In our schools and colleges we want our students to pay full attention to us during lecture and full attention to their work during other activities in class. So when we hear any noise other than what we expect, we rush to the judgment that they are developing a bad habit and disrupting the normal functioning of teaching and learning in the classroom. But the reality might be something different than what we expect from our students. It is hard for us to see any other reasons for students to make noise in the class, other than a lack of attention, not understating our accent or ideas, lack of motivation, or just lacking the discipline in themselves or respect for teachers. I learned something else the hard way.
When I was teaching compulsory English in a class in Pokhara some years ago, I could not understand why three of my students, who I knew were academically successful students, constantly made noise. I wondered if my teaching and the classwork that I gave them was not interesting enough for them. I felt offended because it seemed that they were trying to undermine my authority in the classroom because I was a newly appointed teacher in the college after a teacher left in the middle of the year. Day after day I changed my strategy and teaching technique, and yet they were busy in making noise. Not that they interrupted the entire class, but they were still very distracting to me.
I consulted senior colleagues about the problem and no one was able to explain without being in the class. Someone said that they could be inattentive because they were sons of affluent families in town and they might have private tutors to teach them the content of my course afterwards in the day. That made me wonder why they would come to class in the first place, because if they didn’t want to I had no ways to oblige them.
After a while, I got a few opportunities to meet with those boys, when I asked them why they made noise during class. At first they tried to evade the question and then pretend to not know about the noise I was referring to. But one of them, Sasanka, apologized for the problem without telling me the reason for the noise. These students asked for some advice about the chapter that they were studying, and I responded to their needs.

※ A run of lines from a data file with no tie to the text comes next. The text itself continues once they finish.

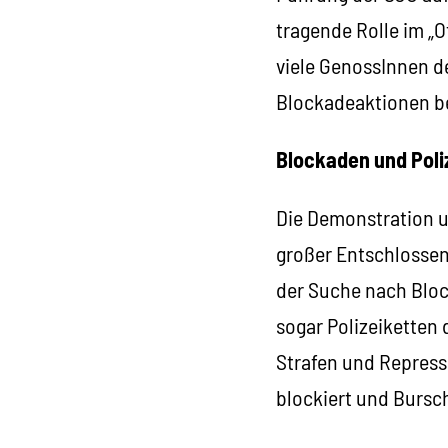
tragende Rolle im „O
viele GenossInnen d
Blockadeaktionen be
Blockaden und Poli
Die Demonstration u
großer Entschlossen
der Suche nach Bloc
sogar Polizeiketten
Strafen und Repressa
blockiert und Bursch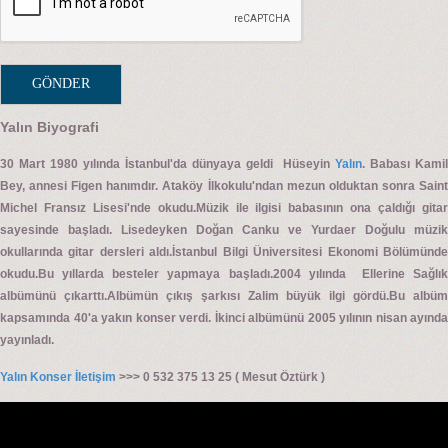
Yalın Biyografi
30 Mart 1980 yılında İstanbul'da dünyaya geldi Hüseyin
Yalın
. Babası Kamil
Bey, annesi Figen hanımdır. Ataköy İlkokulu'ndan mezun olduktan sonra Saint
Michel Fransız Lisesi'nde okudu.Müzik ile ilgisi babasının ona çaldığı gitar
sayesinde başladı. Lisedeyken Doğan Canku ve Yurdaer Doğulu müzik
okullarında gitar dersleri aldı.İstanbul Bilgi Üniversitesi Ekonomi Bölümünde
okudu.Bu yıllarda besteler yapmaya başladı.2004 yılında Ellerine Sağlık
albümünü çıkarttı.Albümün çıkış şarkısı Zalim büyük ilgi gördü.Bu albüm
kapsamında 40'a yakın konser verdi. İkinci albümünü 2005 yılının nisan ayında
yayınladı.
Yalın Konser İletişim
>>> 0 532 375 13 25 ( Mesut Öztürk )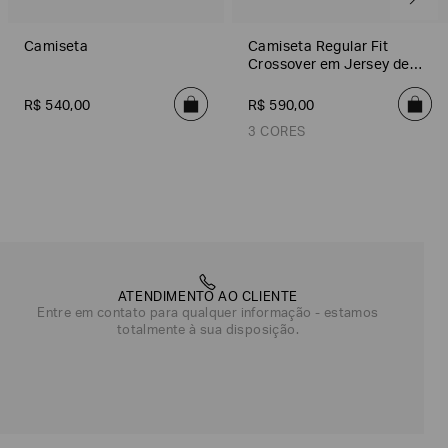
Camiseta
Camiseta Regular Fit
Crossover em Jersey de
Algodão
R$
540
,
00
R$
590
,
00
3 CORES
Preto
Off White
Azul
Bege
Preto
Indigo
Off White
Preto
Off White
ATENDIMENTO AO CLIENTE
Entre em contato para qualquer informação - estamos
totalmente à sua disposição.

When I came home that evening, I started thinking about how to integrate these students with the rest of the class and how to encourage them to be attentive in class. I kept trying my best, using different ways to make the class interesting and engaging for all students. One of the things that I did to engage this group of students was to give them specific activities after inviting the whole class to join the conversation, form discussion groups, or share ideas with the whole class. For instance, I told them to write a summary of a reading or respond to comprehension questions at the end of the chapter. Interestingly, the noise suddenly went away.
This incident made me realize that students not only make noise for all the bad reasons that we tend to think about. They may make noise in the attempt to be more engaged about what is going on in the class, the activity that we have given them—or for that matter that we have not given. Some groups bond well, and they engage themselves in critical discussions of the topic at hand. They need to be intellectually challenged. Yes, students may also start making noise when they don’t understand what they are being taught, like they may stop doing the activity they’re asked to do and start doing something unproductive if they don’t understand the given task well. These days, when I hear noise coming from any part of the classroom, I start thinking about positive causes of the noise, or positive things that I can do about the noise by challenging students to be “in class” intellectually and emotionally.